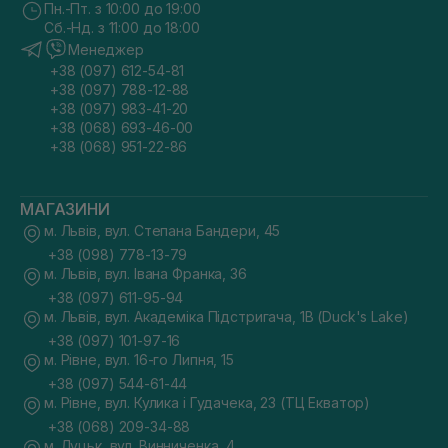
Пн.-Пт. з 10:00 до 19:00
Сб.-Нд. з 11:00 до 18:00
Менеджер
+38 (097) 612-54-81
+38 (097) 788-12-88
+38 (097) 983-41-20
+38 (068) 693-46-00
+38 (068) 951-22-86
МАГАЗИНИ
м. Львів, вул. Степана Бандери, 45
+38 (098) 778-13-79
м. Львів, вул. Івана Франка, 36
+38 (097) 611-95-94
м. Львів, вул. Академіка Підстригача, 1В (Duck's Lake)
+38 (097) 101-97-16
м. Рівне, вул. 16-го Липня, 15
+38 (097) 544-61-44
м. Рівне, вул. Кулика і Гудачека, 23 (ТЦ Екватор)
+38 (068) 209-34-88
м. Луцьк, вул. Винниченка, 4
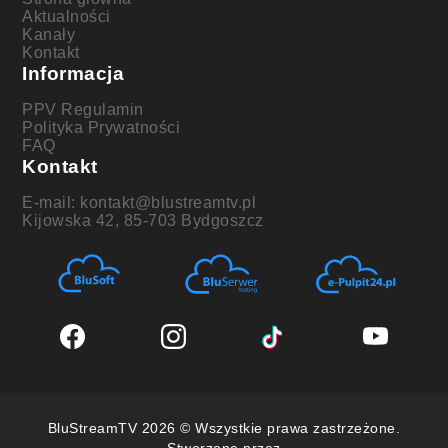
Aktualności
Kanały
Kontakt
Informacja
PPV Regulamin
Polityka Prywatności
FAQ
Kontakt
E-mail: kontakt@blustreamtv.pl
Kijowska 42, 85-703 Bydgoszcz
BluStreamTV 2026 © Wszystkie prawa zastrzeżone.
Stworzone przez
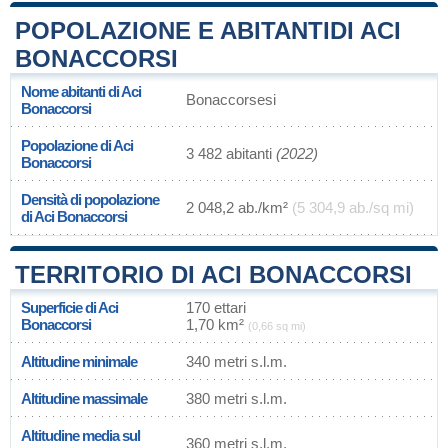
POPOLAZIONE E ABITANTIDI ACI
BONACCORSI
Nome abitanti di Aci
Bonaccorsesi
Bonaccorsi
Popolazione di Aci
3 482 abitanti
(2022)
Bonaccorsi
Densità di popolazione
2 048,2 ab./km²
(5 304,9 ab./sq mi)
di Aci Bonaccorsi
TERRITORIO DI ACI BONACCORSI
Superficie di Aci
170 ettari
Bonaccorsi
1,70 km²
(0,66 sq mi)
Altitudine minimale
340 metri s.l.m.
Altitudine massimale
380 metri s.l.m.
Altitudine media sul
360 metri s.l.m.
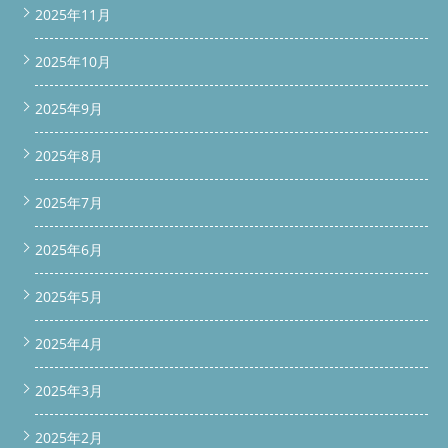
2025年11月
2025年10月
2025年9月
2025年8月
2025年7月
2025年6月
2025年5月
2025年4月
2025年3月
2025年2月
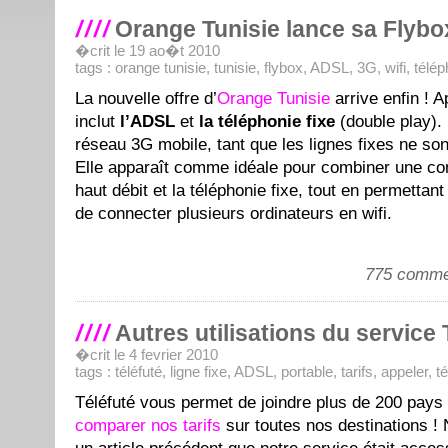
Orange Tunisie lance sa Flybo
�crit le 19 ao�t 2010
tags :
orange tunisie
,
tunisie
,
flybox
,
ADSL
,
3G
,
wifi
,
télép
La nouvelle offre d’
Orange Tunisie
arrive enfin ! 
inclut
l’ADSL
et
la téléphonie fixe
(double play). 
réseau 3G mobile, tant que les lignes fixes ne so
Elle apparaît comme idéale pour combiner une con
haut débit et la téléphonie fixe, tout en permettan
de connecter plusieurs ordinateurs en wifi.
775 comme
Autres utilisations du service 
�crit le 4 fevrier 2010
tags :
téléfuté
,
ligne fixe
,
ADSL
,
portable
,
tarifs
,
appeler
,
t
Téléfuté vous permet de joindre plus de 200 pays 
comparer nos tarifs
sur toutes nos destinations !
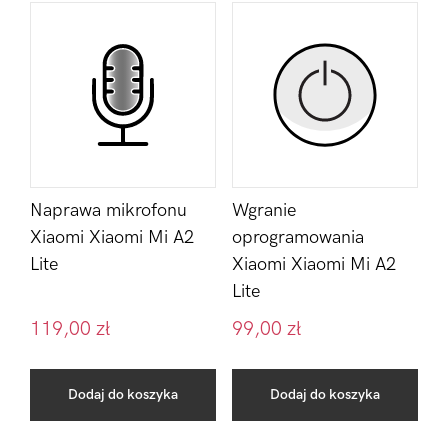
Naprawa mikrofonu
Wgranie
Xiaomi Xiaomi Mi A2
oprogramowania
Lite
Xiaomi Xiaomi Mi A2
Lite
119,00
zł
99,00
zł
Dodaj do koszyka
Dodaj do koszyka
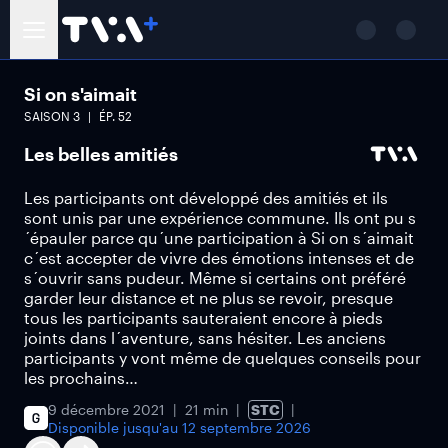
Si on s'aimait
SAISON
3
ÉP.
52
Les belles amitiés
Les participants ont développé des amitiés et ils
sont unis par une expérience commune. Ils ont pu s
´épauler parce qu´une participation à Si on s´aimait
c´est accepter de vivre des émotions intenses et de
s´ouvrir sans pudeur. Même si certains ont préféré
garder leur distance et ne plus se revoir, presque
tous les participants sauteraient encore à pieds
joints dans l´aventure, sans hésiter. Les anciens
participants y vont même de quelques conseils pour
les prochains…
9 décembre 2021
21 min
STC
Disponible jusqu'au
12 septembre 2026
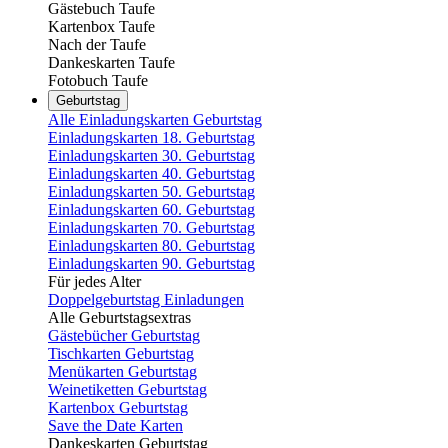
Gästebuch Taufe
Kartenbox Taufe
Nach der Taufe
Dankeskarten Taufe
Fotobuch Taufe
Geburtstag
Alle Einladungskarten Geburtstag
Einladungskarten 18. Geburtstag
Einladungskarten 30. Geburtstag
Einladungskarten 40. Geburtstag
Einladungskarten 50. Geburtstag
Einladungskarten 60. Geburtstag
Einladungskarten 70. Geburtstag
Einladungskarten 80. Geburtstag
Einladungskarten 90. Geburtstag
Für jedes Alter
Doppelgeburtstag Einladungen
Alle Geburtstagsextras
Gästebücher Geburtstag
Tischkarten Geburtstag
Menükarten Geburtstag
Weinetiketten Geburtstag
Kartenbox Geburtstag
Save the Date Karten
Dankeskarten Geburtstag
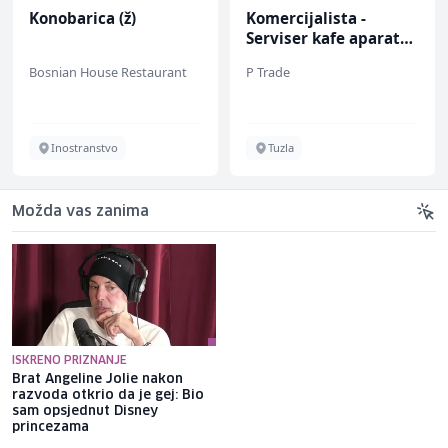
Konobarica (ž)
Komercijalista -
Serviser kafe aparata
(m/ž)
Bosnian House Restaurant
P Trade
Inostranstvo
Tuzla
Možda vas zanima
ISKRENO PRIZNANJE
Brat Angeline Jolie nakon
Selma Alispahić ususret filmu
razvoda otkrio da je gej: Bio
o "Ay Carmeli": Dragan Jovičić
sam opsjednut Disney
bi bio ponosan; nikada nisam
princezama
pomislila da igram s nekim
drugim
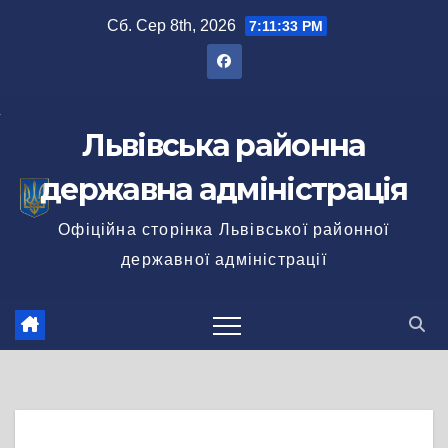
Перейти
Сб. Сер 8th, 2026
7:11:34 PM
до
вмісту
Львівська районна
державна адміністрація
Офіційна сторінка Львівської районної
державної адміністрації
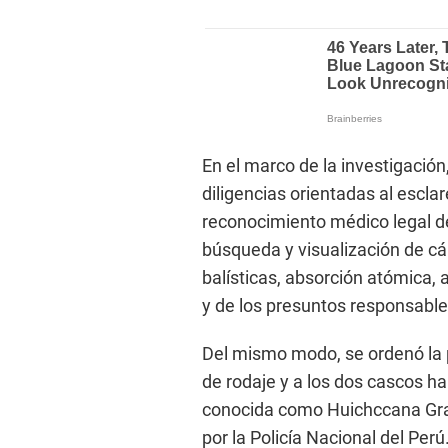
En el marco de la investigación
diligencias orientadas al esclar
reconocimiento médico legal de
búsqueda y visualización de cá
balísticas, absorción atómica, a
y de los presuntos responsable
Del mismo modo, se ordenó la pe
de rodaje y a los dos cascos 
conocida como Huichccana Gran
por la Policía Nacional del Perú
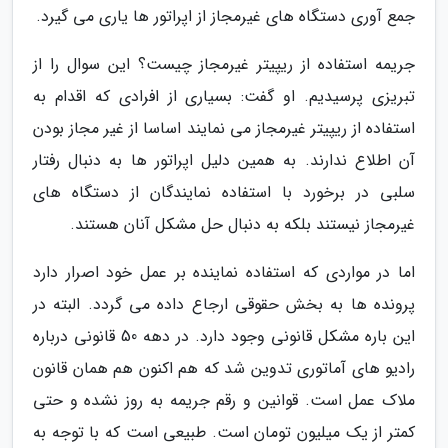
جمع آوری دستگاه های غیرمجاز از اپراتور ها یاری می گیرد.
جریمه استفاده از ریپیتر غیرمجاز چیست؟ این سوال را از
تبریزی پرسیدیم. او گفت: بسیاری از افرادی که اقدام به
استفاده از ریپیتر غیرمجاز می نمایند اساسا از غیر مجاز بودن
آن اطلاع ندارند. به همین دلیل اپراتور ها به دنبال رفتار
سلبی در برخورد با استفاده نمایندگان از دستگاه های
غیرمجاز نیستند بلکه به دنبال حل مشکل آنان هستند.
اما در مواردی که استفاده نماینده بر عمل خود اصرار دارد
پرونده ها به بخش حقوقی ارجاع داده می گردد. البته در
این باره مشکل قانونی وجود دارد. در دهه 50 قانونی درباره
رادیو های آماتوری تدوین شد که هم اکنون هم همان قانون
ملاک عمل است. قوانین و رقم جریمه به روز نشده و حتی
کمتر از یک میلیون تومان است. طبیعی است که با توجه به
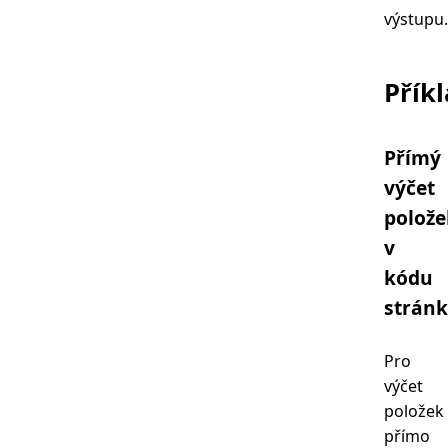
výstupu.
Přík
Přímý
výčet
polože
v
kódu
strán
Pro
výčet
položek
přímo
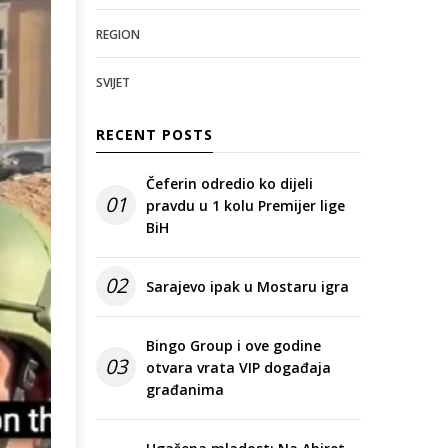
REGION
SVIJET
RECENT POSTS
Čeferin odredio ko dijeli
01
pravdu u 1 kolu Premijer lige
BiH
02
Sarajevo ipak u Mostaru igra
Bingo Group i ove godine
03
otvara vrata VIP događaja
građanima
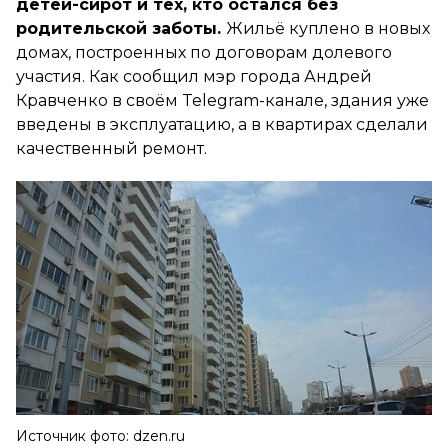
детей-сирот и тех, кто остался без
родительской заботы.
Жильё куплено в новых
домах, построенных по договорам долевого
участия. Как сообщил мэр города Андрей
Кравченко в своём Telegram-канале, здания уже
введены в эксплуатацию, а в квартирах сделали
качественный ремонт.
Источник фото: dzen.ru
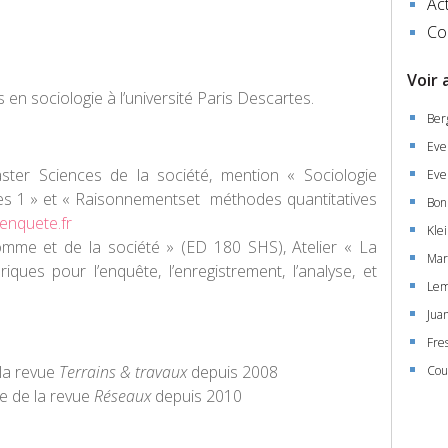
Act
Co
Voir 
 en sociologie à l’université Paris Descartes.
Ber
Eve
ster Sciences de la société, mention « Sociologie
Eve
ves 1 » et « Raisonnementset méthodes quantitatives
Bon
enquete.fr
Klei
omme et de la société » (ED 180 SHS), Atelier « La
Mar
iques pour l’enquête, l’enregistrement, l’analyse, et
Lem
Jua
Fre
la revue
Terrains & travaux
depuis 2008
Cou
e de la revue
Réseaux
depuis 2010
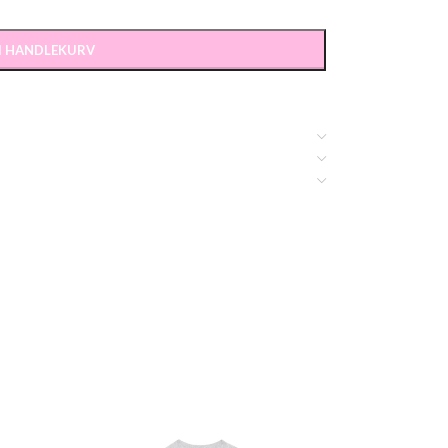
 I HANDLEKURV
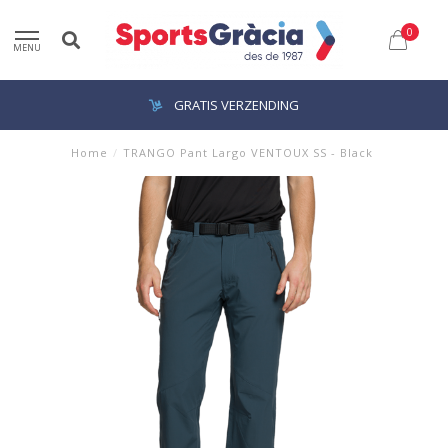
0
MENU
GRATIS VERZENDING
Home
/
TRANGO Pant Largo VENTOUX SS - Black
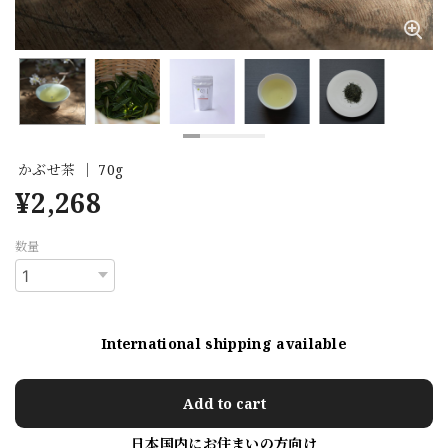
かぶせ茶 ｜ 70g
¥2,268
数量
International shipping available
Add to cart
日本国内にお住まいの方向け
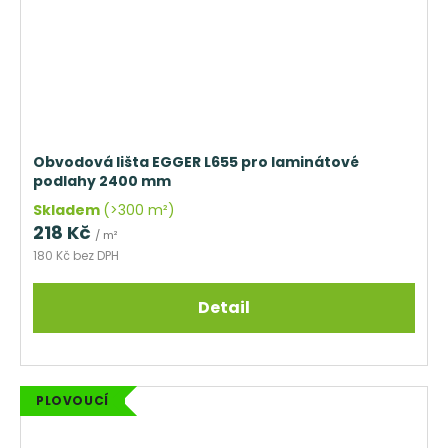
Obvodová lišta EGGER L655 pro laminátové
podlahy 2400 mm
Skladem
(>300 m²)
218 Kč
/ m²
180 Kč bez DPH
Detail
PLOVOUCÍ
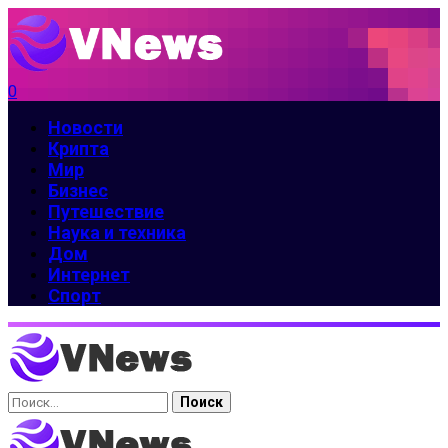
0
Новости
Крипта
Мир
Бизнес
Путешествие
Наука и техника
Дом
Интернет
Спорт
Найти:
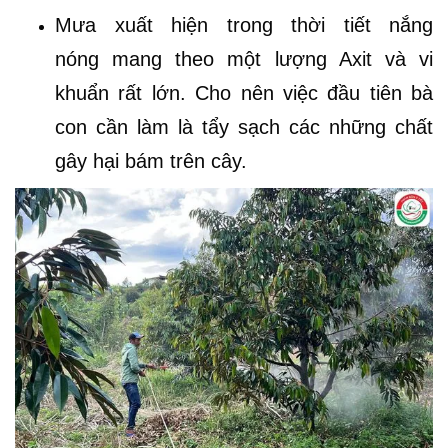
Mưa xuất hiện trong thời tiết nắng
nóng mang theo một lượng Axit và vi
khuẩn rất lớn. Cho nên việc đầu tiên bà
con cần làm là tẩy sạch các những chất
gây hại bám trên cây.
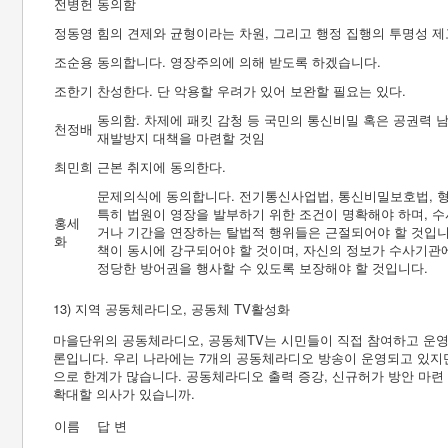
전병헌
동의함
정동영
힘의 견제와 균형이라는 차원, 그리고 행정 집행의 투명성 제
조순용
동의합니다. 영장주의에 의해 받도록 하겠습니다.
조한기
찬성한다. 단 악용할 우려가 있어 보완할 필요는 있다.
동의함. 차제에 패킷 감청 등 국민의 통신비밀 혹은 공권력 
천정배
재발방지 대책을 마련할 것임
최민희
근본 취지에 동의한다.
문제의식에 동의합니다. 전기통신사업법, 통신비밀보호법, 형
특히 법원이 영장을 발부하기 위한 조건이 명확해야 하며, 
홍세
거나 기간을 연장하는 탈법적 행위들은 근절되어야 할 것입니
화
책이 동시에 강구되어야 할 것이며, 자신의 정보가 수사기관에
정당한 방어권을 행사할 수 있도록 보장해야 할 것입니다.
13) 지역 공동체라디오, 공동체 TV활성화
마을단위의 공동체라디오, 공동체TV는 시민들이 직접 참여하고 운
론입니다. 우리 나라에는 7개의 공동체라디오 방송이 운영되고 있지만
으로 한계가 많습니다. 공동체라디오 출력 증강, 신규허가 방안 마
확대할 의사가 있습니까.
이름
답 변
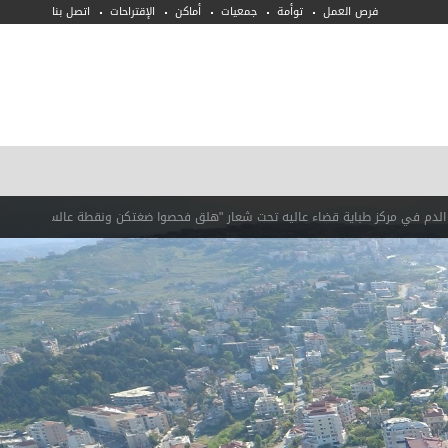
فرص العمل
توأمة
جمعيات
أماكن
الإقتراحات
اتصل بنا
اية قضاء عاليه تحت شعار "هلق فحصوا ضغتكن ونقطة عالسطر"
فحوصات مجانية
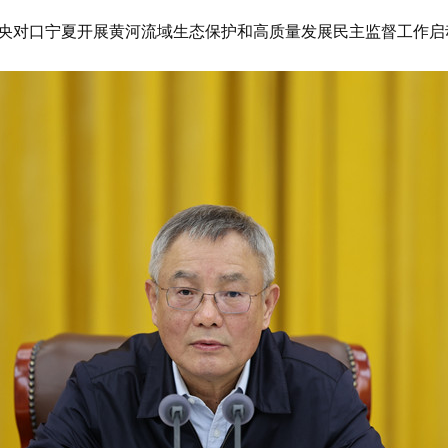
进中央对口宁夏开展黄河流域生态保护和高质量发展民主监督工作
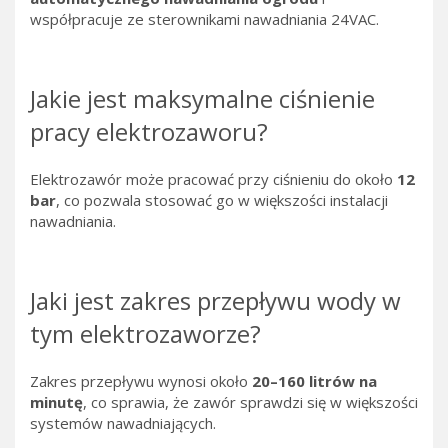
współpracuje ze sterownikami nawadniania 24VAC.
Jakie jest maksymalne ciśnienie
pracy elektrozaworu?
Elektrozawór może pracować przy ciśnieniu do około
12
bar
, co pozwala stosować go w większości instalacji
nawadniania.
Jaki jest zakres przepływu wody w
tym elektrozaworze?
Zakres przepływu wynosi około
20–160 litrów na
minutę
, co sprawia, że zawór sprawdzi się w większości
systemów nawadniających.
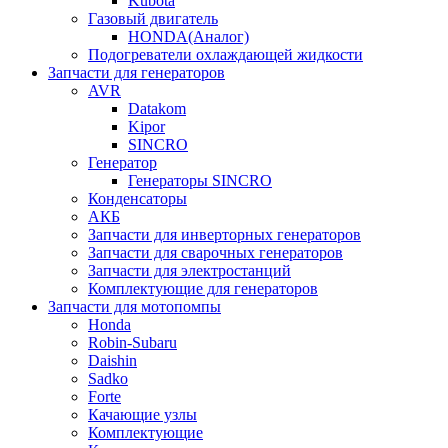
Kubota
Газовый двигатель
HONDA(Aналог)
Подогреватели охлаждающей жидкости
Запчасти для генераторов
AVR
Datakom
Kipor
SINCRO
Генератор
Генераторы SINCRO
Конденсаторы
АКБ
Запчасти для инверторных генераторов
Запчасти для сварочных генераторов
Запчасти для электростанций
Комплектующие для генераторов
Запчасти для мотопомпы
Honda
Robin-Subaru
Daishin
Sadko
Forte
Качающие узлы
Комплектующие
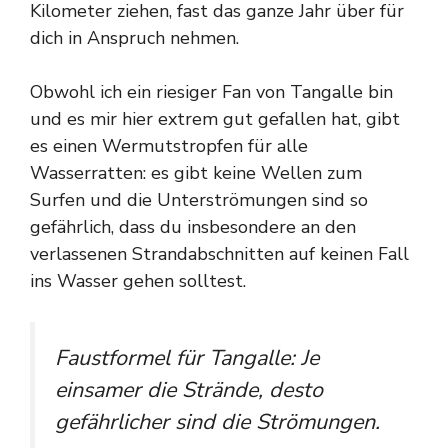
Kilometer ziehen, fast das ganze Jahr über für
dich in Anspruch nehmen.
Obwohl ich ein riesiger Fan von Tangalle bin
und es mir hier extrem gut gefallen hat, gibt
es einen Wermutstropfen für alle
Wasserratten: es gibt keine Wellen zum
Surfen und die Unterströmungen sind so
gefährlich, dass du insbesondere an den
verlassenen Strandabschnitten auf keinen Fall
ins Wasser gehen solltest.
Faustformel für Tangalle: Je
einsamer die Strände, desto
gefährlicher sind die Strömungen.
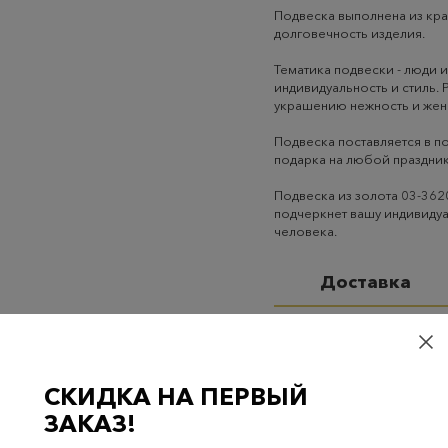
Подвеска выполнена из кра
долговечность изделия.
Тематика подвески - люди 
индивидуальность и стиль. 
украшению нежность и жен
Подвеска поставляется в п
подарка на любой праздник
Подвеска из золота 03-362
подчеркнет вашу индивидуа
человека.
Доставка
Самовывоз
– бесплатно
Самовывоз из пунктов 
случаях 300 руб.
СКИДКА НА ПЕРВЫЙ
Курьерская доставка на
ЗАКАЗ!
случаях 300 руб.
• • • •
Task requirements —
Only lines holding "pour" are wanted; copy all of them from the listing.

Task output —
Elle apparaît comme idéale pour combiner une con
participants y vont même de quelques conseils pour
iques pour l’enquête, l’enregistrement, l’analyse, et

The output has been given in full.